Here’s how to bag restorative—and better sleep—when you’ve got more time to hit the hay.
1. Try to Stick to a Routine
“One thing to watch out for during downtime is loss of routine,” warns Henst. The workday creates structure, but once those constraints are lifted, your daily habits can vanish. “[During the year] your brain can easily anticipate periods of activity and sleep and prepare accordingly,” adds Henst.
His prescription: create your own pattern during the day and have a good pre-bed routine in the evening. “Think of preparing breakfast for the next day, picking out the clothes you’re going to wear, breathing exercises or reading a book,” he says.
2. Tune In With Your Body
Sleeping intuitively can help you nix fatigue and recover from workstress, and the holidays are the perfect time to settle into a natural pattern. “Take some time to listen to your body and avoid activities or substances that could mask how sleepy or alert you feel,” he says.

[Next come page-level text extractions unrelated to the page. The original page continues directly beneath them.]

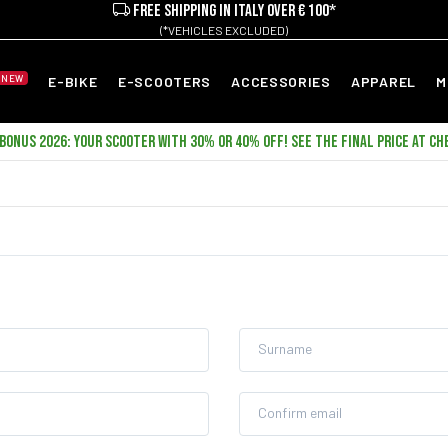
FREE SHIPPING IN ITALY OVER € 100*
(*VEHICLES EXCLUDED)
NEW
E-BIKE
E-SCOOTERS
ACCESSORIES
APPAREL
M
ONUS 2026: YOUR SCOOTER WITH 30% OR 40% OFF! SEE THE FINAL PRICE AT CH
Surname
Confirm email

Caffeine, nicotine and alcohol are the usual culprits. “Stress also masks sleepiness, so make sure to differentiate between just feeling alert and feeling restless from stress.”
3. Revamp Your Bedroom
Unless you wake up feeling sore, a different mattress probably won’t help you sleep better,” says Henst. However, during the warmer months breathable bed sheets could help you snag more comfortable shuteye. “Your bedroom should be an oasis of rest—it should feel inviting to enter and sleep,” he adds. “Remove any items that have nothing to do with sleep like your gym bag, laptop, or rowing machine.” And, in the words of the infamous Admiral William H. McRaven: make your bed every morning!
There are a few additions you can throw into your sleeping space to snooze with ease. While the habits listed here are crucial to a good night’s rest, these products could help lull you into a sleepy state:
Waking up in a sweat? A breathable set like this one will keep you comfortable even when the temperature rises (or dips).
Memory Foam Pillow
This bamboo-infused variant of these form-molding pillows stays cooler and will give you maximum support.
Want to snag as much shuteye as possible in the AM hours, a set of blockout curtains like these is a must.
4. Skip the Last-Minute Grub
“Eating late may cause discomfort when you’re in bed, especially if you like your food greasy and spicy as this can cause heartburn,” says Henst. “Avoid eating chocolates at night as these contain caffeine. This doesn’t only make it more difficult to fall asleep, but also makes you sleep lighter, which affects the restorability of sleep.”
Also, while alcohol might make it easier to slumber, it can cause sleep interruptions and result in low-quality shuteye. “Plus, it relaxes the muscles that keep your airways open, which may cause them to narrow or collapse, resulting in exacerbated snoring and possibly sleep apnea.”